# Burning coal in an englander 28-3500



## kieth4548 (Mar 2, 2009)

Ok I have an englander wood stove 28-3500 furnace add on (see my avatar) and I am trying to figure out if I can burn coal. I am thinking of burning coal with maybe a mix of wood next year. Does anyone burn coal and can coal be used in this stove? If it can what do i need to know about buring coal.

Thanks
Kieth


----------



## Badfish740 (Mar 3, 2009)

kieth4548 said:
			
		

> Ok I have an englander wood stove 28-3500 furnace add on (see my avatar) and I am trying to figure out if I can burn coal. I am thinking of burning coal with maybe a mix of wood next year. Does anyone burn coal and can coal be used in this stove? If it can what do i need to know about buring coal.



I've got the same add-on but I bought it mid heating season so I haven't burned it yet.  I was planning on experimenting with coal as well.  The official word from Englander is that about 10lbs of bituminous coal can be added once the wood is completely charred.  This will extend the burn cycle-however, they don't recommend burning just coal.  The stove doesn't have shaker grates which is the biggest obstacle to burning a lot of coal at once.  I'm going to pick up a ton of bituminous and shovel it 10lbs at a time into brown paper grocery bags.  I plan to experiment with adding a 10lb bag to a full load of charred wood.  We'll see...


----------



## lexybird (Mar 3, 2009)

interesting please post your findings after youve done this ..I  was planning on adding secondary burn tubes to mine  in an effort to  slow the burn and add more heat efficently


----------



## kieth4548 (Mar 3, 2009)

I talked to englander and they told me no coal... let me know what you find


----------



## Badfish740 (Mar 3, 2009)

That may their "official" position now, but here's what Mike Holton from ESW says:



			
				stoveguy2esw said:
			
		

> we used to list it as a wood/coal furnace , basically meaning that some coal could be added to an existing wood fir to extend the burn time. we ended up with a lot of misunderstanding that coal could be burned alone in the unit (thinking wood OR coal, not wood AND coal) which is not the case. the unit can accept a small addition  of soft coal added to an existing fire , gives a couple hours to the end of the burn cycle. but you cannot burn just coal in this unit , it does not have a shaker and with that large a firebox, filled with coal would melt a hole in the basement floor. about 10 lbs is about all you would want to go. add it once wood is through the initial char stage. then before the next charge of wood is added rake down the coal bed , add the wood, char and add the coal again if desired.


----------



## kieth4548 (Mar 3, 2009)

Thanks badfish.. I thought you could use coal with wood.
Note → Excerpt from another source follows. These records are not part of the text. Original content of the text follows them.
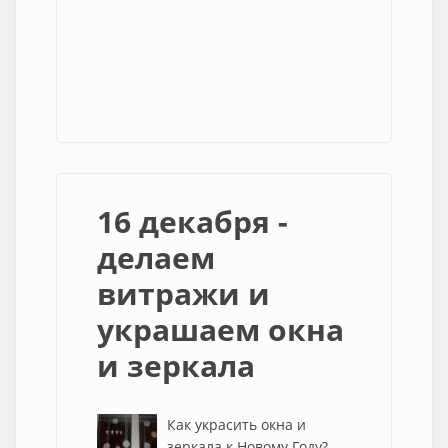
16 декабря -
делаем
витражи и
украшаем окна
и зеркала
Как украсить окна и
зеркала к Новому Году?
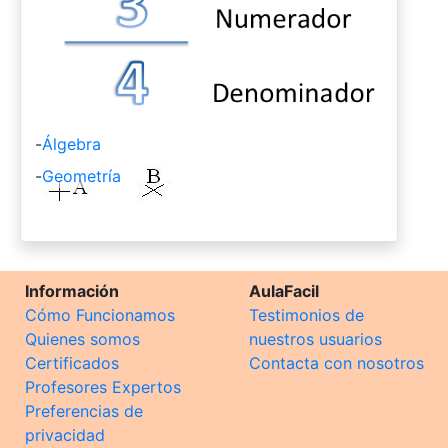
-
Álgebra
-
Geometría
Información
AulaFacil
Cómo Funcionamos
Testimonios de
Quienes somos
nuestros usuarios
Certificados
Contacta con nosotros
Profesores Expertos
Preferencias de
privacidad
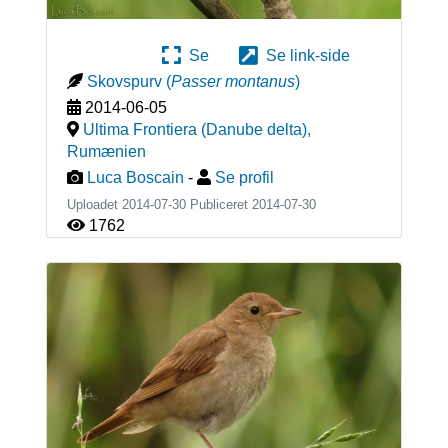
Se
Se link-side
Skovspurv
(
Passer montanus
)
2014-06-05
Ultima Frontiera (Danube delta)
,
Rumænien
Luca Boscain
-
Se profil
Uploadet 2014-07-30 Publiceret
2014-07-30
1762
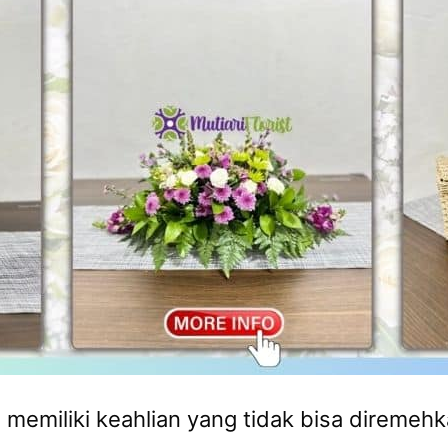
 memiliki keahlian yang tidak bisa diremehk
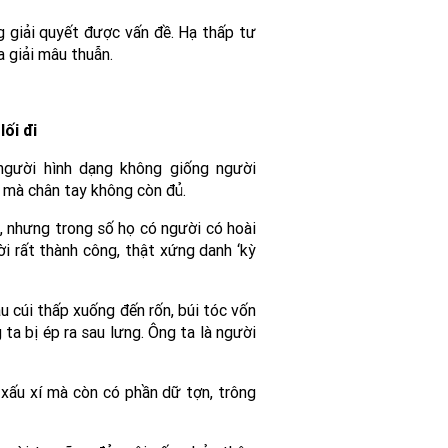
g giải quyết được vấn đề. Hạ thấp tư
a giải mâu thuẫn.
lối đi
gười hình dạng không giống người
t mà chân tay không còn đủ.
, nhưng trong số họ có người có hoài
ời rất thành công, thật xứng danh ‘kỳ
u cúi thấp xuống đến rốn, búi tóc vốn
 ta bị ép ra sau lưng. Ông ta là người
 xấu xí mà còn có phần dữ tợn, trông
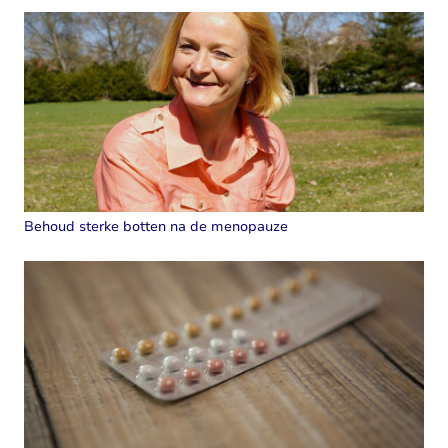
Behoud sterke botten na de menopauze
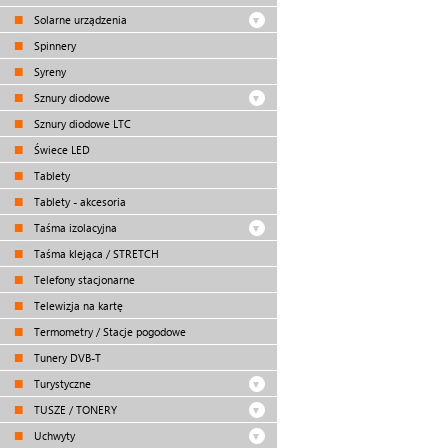
Solarne urządzenia
Spinnery
Syreny
Sznury diodowe
Sznury diodowe LTC
Świece LED
Tablety
Tablety - akcesoria
Taśma izolacyjna
Taśma klejąca / STRETCH
Telefony stacjonarne
Telewizja na kartę
Termometry / Stacje pogodowe
Tunery DVB-T
Turystyczne
TUSZE / TONERY
Uchwyty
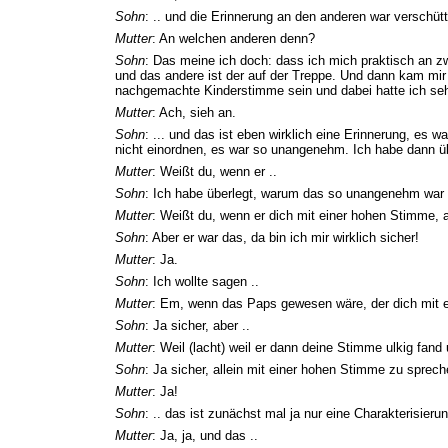
Sohn
: .. und die Erinnerung an den anderen war verschütt
Mutter
: An welchen anderen denn?
Sohn
: Das meine ich doch: dass ich mich praktisch an zw
und das andere ist der auf der Treppe. Und dann kam mir
nachgemachte Kinderstimme sein und dabei hatte ich se
Mutter
: Ach, sieh an.
Sohn
: ... und das ist eben wirklich eine Erinnerung, es 
nicht einordnen, es war so unangenehm. Ich habe dann üb
Mutter
: Weißt du, wenn er ..
Sohn
: Ich habe überlegt, warum das so unangenehm war 
Mutter
: Weißt du, wenn er dich mit einer hohen Stimme, 
Sohn
: Aber er war das, da bin ich mir wirklich sicher!
Mutter
: Ja.
Sohn
: Ich wollte sagen ..
Mutter
: Em, wenn das Paps gewesen wäre, der dich mit 
Sohn
: Ja sicher, aber ..
Mutter
: Weil (lacht) weil er dann deine Stimme ulkig fan
Sohn
: Ja sicher, allein mit einer hohen Stimme zu sprechen
Mutter
: Ja!
Sohn
: .. das ist zunächst mal ja nur eine Charakterisieru
Mutter
: Ja, ja, und das ..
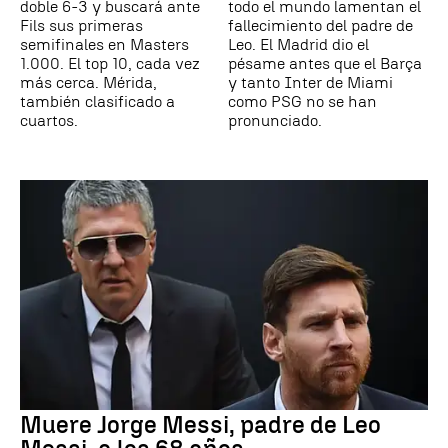
doble 6-3 y buscará ante
todo el mundo lamentan el
Fils sus primeras
fallecimiento del padre de
semifinales en Masters
Leo. El Madrid dio el
1.000. El top 10, cada vez
pésame antes que el Barça
más cerca. Mérida,
y tanto Inter de Miami
también clasificado a
como PSG no se han
cuartos.
pronunciado.
Muere Jorge Messi, padre de Leo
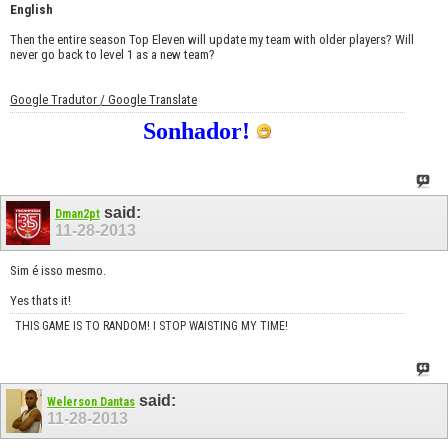
English
Then the entire season Top Eleven will update my team with older players? Will
never go back to level 1 as a new team?
Google Tradutor / Google Translate
Sonhador!
said:
Dman2pt
11-28-2013
Sim é isso mesmo.
Yes thats it!
THIS GAME IS TO RANDOM! I STOP WAISTING MY TIME!
said:
Welerson Dantas
11-28-2013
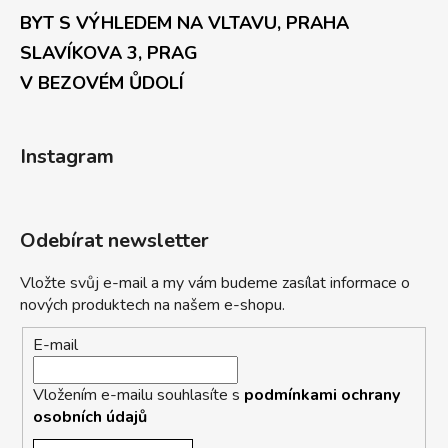
BYT S VÝHLEDEM NA VLTAVU, PRAHA
SLAVÍKOVA 3, PRAG
V BEZOVÉM ŮDOLÍ
Instagram
Odebírat newsletter
Vložte svůj e-mail a my vám budeme zasílat informace o
nových produktech na našem e-shopu.
E-mail
Vložením e-mailu souhlasíte s
podmínkami ochrany
osobních údajů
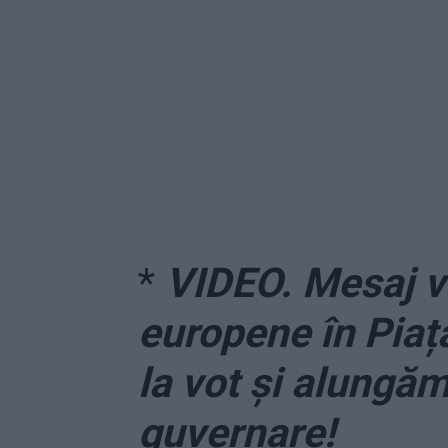
*
VIDEO. Mesaj v
europene în Piaț
la vot și alungăm
guvernare!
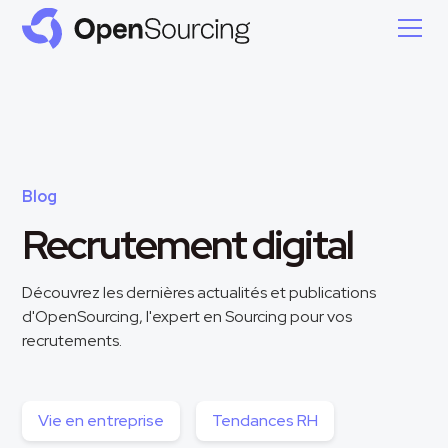
Blog
Recrutement digital
Découvrez les dernières actualités et publications
d'OpenSourcing, l'expert en Sourcing pour vos
recrutements.
Vie en entreprise
Tendances RH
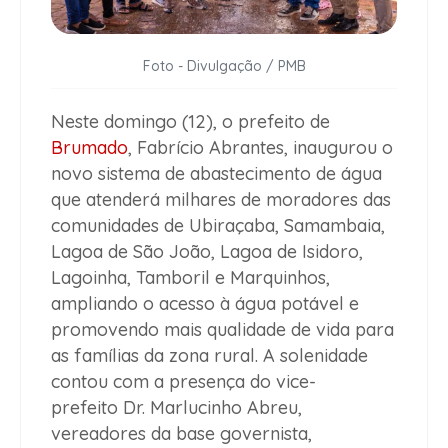
Foto - Divulgação / PMB
Neste domingo (12), o prefeito de
Brumado
, Fabrício Abrantes, inaugurou o
novo sistema de abastecimento de água
que atenderá milhares de moradores das
comunidades de Ubiraçaba, Samambaia,
Lagoa de São João, Lagoa de Isidoro,
Lagoinha, Tamboril e Marquinhos,
ampliando o acesso à água potável e
promovendo mais qualidade de vida para
as famílias da zona rural. A solenidade
contou com a presença do vice-
prefeito Dr. Marlucinho Abreu,
vereadores da base governista,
How do you load the coal? What I mean is at night or when I leave I fill the box up and usually there is not room. How would I add the coal also what do I need to expect? Is it going to be a lot hotter heat or temp. I have a thermometor on the front of my stove and usually run it about 400 degrees. Will this go up? How much longer of a burn time do you get? Sorry for all the questions I just don't want some big surprise and start worring when I have a fire going. Also what about the chimney? Do I have to clean it more often and will there be more or less smoke? I hardley have any smoke now.

Thansk
kieth


----------



## Badfish740 (Mar 3, 2009)

I don't have an answers yet but hope to next year!


----------



## JustWood (Mar 4, 2009)

kieth4548 said:
			
		

> Thanks badfish.. I thought you could use coal with wood. How do you load the coal? What I mean is at night or when I leave I fill the box up and usually there is not room. How would I add the coal also what do I need to expect? Is it going to be a lot hotter heat or temp. I have a thermometor on the front of my stove and usually run it about 400 degrees. Will this go up? How much longer of a burn time do you get? Sorry for all the questions I just don't want some big surprise and start worring when I have a fire going. Also what about the chimney? Do I have to clean it more often and will there be more or less smoke? I hardley have any smoke now.
> 
> Thansk
> kieth



Load the coal in the middle of the load. The weight of the wood on top  will keep the coal from bridging and also help keep the coal  burning. Start out with small amounts of coal till you get it figured out. Once you have it figured out you'll wonder why you went without coal .


----------



## kieth4548 (Mar 5, 2009)

Ok.. not to sound tupid here so should put in a lyour of logs char the logs but in some coal and then fill the rest with wood and char the new?

Thanks
Kieth


----------



## kieth4548 (Mar 5, 2009)

thanks for the info. I have slots running left to right in bottom of the fire box. There are 4 slots about  3/4" to 1" wide. I also have a top damper which is what I usally use and a bottom daper that allows air under the firebox (usually do'n use that one much). Will I wnat to use more of the bottom damper or just continue buring like I usually.

Thanks
Kieth


----------



## kieth4548 (Mar 6, 2009)

Thaniks for the infor. I am geting my information for next year. My burning is just about over. For the next week we are to be in the high 60's mid 70's with night temps about 55 degrees. Usually I don't fire up the wood burner when its this warm because it's to dang hot. I turn the furnace back on at night. THe house holds the heat all day. I have heard that I want to use soft coal. Is that correct?

Thanks
Kieth


----------